Monday, January 27, 2014

Monday Memories—childhood before modern vaccines

If  you're anti-vaccine, please check out this interactive map about outbreaks of easily preventable diseases. Most vaccines weren't available when I was a child (except for small pox) and I had measles, mumps, whooping cough, chicken pox and scarlet fever; my sister and many friends and relatives had polio; in the early 60s I had a baby born with multiple defects from my having been exposed to measles—he died. My children only had chicken pox which now has a vaccine. As an adult I got tetanus vaccine and boosters. My grandmother’s brother died from stepping on a nail in the barn and got lockjaw and left a widow and 3 children.  Her other brother died of diphtheria when he was 17.  Both diseases are now preventable with vaccines.  My cousin Jimmy died of polio in 1949 and the affects of polio followed my sister all her life, and probably shortened it.  I never miss my flu shot--it's a killer of the elderly. As an adult I got a shingles vaccine after seeing the horrible pain it causes. I personally know two  people who didn't get the shingles vaccine and got it in their eyes (it can affect any part of the body). Vaccines are so successful that today parents don't realize the damage, death and disability infectious diseases can cause by jumping on the anti-vaccine bandwagon. They've never seen a child blinded by measles, made deaf from mumps, and if they've seen an iron lung it's in a medical museum.

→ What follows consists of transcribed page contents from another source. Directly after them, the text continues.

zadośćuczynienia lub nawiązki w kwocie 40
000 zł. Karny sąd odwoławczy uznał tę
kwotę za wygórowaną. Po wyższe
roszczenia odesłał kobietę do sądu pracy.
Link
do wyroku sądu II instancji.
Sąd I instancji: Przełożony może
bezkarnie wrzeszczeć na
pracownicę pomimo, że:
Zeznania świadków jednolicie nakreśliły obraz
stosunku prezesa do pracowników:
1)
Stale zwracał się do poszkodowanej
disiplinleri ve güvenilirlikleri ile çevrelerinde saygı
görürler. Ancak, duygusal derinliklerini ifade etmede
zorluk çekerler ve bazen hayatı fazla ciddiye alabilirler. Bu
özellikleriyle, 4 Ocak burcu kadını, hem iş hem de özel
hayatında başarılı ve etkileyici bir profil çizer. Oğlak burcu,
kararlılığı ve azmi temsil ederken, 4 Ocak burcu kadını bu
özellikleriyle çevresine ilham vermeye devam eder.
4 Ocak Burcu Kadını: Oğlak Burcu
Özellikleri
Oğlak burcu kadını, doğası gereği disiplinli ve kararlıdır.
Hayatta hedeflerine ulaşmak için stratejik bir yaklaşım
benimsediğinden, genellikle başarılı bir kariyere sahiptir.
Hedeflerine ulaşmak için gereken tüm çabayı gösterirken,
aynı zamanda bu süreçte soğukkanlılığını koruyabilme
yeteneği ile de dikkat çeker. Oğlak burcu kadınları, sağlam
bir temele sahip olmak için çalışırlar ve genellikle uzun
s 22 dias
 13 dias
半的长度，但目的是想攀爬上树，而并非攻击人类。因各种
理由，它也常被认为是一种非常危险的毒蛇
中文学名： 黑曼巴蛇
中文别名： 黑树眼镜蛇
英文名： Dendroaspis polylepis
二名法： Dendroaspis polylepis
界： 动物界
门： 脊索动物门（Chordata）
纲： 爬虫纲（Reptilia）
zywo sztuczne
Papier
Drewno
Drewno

 http://www.iflscience.com/health-and-medicine/one-map-sums-damage-caused-anti-vaccination-movement

 

Shingles: While the rash itself usually lasts two to three weeks, people often go on to have permanent pain in the area of the rash. This is known as neuralgia and is debilitating and very difficult to treat as it doesn’t respond to normal painkillers. Approximately one in 1,000 people over 70 will die from shingles

Tetanus:. Of 99 tetanus patients with complete information reported to CDC during 1987 and 1988, 68% were greater than or equal to 50 years of age, while only six were less than 20 years of age.

Whooping cough:  The CDC recommends that all adolescents and adults from age 11 and up receive a single booster dose of Tdap. In adolescents, Tdap should replace the usual tetanus booster shot that’s due around the same time. In adults, Tdap can be given at any time, although it may be better to wait a few years if a tetanus booster was recently given.

Influenza: Influenza is much more likely to result in hospitalization and death in the elderly than in young persons. As many as 35,000 excess geriatric deaths due to pneumonia and influenza occur during influenza epidemics each year. Medicare  expenditures for excess hospitalizations due to influenza are estimated to exceed $1 billion each year.